*Task objective*. Return every line in the entries below where the word "Death" shows up.

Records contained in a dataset
------------------------------
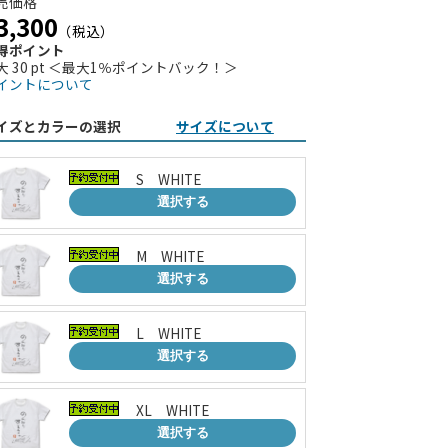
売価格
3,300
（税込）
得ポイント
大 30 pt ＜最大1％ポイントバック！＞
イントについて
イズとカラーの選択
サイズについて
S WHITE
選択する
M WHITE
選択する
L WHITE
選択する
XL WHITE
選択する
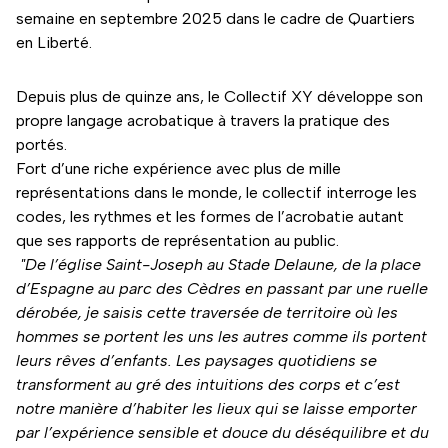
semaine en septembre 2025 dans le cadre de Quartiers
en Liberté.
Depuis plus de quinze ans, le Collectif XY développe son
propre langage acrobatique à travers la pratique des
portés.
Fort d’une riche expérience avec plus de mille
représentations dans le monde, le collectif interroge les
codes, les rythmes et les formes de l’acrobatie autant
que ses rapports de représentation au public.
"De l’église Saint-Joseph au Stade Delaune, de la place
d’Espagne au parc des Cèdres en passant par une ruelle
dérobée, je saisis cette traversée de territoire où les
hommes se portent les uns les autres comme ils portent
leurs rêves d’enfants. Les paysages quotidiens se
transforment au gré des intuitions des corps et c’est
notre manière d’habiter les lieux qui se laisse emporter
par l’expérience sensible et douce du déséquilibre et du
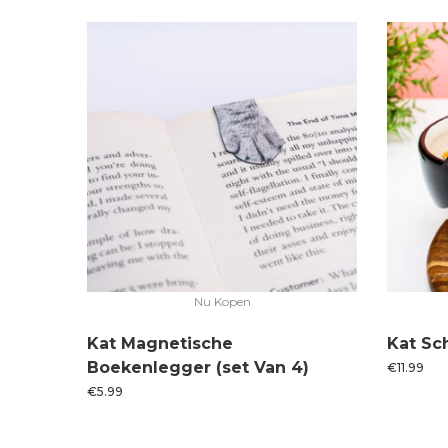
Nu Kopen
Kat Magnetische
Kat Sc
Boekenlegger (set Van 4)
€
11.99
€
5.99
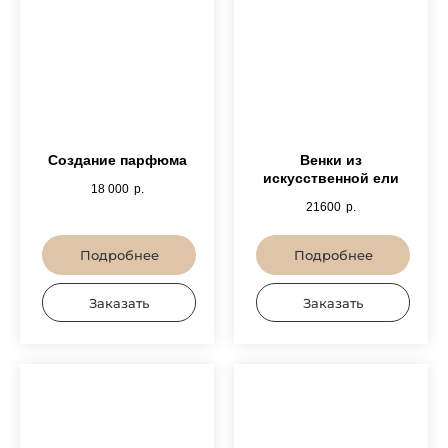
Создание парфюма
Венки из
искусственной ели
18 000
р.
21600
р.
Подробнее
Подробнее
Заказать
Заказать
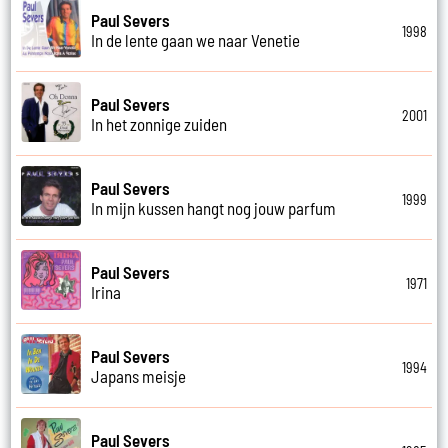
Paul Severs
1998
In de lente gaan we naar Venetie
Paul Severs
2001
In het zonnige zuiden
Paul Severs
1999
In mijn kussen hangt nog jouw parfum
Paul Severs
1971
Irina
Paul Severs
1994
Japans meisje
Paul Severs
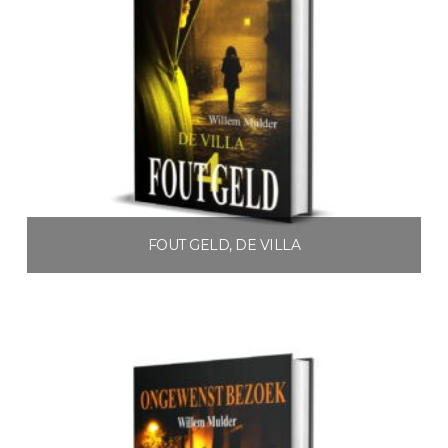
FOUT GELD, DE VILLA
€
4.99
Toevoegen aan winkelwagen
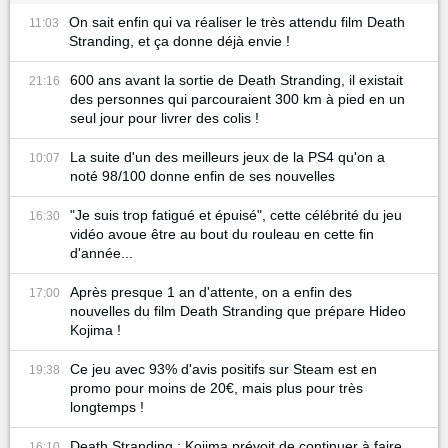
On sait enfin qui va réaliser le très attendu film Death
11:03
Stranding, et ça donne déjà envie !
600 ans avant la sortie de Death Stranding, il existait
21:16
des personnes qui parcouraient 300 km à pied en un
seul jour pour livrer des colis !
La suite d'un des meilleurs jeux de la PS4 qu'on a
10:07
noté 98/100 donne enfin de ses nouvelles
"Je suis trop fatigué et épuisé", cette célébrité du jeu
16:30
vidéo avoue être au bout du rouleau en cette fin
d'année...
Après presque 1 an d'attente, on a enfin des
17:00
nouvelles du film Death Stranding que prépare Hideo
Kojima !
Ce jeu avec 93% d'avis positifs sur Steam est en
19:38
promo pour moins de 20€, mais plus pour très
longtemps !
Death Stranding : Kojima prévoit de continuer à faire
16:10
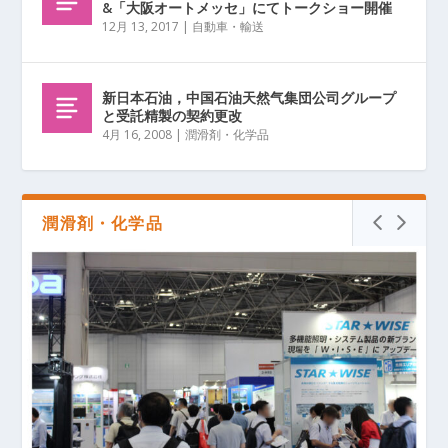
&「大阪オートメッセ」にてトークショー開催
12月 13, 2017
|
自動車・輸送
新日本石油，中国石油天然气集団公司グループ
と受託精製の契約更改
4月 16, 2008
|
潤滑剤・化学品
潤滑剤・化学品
------------------------------
*Completed exercise*.
On sait enfin qui va réaliser le très attendu film Death
600 ans avant la sortie de Death Stranding, il existait
nouvelles du film Death Stranding que prépare Hideo
Death Stranding : Kojima prévoit de continuer à faire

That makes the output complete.